Instructions for making a cluster accessible over the internet can be found here. When using this option, database connections are made over SSL only.
For allowing secure connections via SSH tunneling:
-
Refer to the guide to configure an SSH server on using an AWS EC2 instance.
-
Configure your connector as described in the configuration section above, with the additional of the
networkTunnel
stanza to enable the SSH tunnel, if using. See Connecting to endpoints on secure networks for additional details and a sample.
Naming Conventions
Redshift has requirements for names and
identifiers and this connector will
automatically apply quoting when needed. All table identifiers and column identifiers (corresponding
to Flow collection fields) are treated as lowercase, unless the
enable_case_sensitive_identifier
configuration is enabled on the cluster being materialized to. Table names for bindings must be
unique on a case-insensitive basis, as well as field names of the source collection. If any names
are not unique on a case-insensitive basis (ex: myField
vs. MyField
) the materialization will
fail to apply.
If necessary, you can add projections to your collection specification to change field names.
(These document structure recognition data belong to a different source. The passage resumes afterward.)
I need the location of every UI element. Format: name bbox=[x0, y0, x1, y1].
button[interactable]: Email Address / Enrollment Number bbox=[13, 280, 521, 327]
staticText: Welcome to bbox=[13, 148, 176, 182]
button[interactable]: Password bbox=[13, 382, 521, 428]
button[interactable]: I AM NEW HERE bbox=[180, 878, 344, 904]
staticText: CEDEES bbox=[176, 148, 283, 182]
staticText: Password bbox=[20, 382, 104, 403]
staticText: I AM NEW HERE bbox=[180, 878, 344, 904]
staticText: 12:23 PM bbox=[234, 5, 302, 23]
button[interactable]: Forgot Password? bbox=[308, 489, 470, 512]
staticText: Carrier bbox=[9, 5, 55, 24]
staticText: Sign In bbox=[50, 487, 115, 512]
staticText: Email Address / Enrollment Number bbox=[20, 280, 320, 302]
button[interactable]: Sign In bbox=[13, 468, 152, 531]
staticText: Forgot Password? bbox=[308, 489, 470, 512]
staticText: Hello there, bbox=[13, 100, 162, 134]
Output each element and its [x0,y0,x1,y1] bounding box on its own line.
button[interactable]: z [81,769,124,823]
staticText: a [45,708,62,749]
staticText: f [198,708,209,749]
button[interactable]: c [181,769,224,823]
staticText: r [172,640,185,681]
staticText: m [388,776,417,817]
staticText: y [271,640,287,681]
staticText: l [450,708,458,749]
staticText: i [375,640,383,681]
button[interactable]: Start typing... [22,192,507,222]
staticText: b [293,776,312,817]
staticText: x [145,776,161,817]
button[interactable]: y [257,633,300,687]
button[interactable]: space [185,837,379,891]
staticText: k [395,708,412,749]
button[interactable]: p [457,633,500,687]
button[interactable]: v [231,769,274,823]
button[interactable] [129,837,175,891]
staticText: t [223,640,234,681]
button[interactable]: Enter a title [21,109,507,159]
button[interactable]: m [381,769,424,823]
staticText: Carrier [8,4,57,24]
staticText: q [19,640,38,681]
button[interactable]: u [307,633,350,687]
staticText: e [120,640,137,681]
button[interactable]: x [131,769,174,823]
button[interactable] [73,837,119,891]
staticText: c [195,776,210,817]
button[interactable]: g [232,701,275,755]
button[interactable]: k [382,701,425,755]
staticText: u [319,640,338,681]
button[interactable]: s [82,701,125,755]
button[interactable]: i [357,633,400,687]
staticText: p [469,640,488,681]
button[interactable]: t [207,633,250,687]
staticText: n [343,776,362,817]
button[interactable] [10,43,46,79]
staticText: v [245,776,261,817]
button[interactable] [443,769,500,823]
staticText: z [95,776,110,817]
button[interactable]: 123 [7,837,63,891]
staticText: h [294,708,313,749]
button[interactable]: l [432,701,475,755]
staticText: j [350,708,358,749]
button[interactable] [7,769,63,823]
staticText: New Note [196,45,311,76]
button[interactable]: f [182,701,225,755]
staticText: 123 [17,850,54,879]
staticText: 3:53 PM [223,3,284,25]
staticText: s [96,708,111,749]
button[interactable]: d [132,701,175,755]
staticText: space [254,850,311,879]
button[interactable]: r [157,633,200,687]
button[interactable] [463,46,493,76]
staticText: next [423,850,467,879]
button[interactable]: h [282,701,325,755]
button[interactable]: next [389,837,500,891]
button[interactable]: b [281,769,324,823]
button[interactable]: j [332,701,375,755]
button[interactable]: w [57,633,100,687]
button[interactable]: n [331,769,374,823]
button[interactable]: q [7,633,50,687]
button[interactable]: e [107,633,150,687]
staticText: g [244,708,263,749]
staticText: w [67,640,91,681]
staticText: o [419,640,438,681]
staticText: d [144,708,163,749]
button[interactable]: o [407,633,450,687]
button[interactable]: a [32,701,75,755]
Performance considerations
For best performance there should at most one Redshift materialization active per Redshift schema. Additional collections to be materialized should be added as bindings to this single materialization rather than creating a separate materialization for each collection.
In order to achieve exactly-once processing of collection documents, the materialization creates and
uses metadata tables located in the schema configured by the endpoint schema
property. To commit a
transaction, a table-level lock is acquired on these metadata tables. If there are multiple
materializations using the same metadata tables, they will need to take turns acquiring these locks.
This locking behavior prevents "serializable isolation violation" errors in the case of multiple
materializations sharing the same metadata tables at the expense of allowing only a single
materialization to be actively committing a transaction.
Maximum record size
The maximum size of a single input document is 4 MB. Attempting to materialize collections with documents larger than 4 MB will result in an error. To materialize this data you can use a derivation to create a derived collection with smaller documents, or exclude fields containing excessive amounts of data by customizing the materialized fields.
Delta updates
This connector supports both standard (merge) and delta updates. The default is to use standard updates.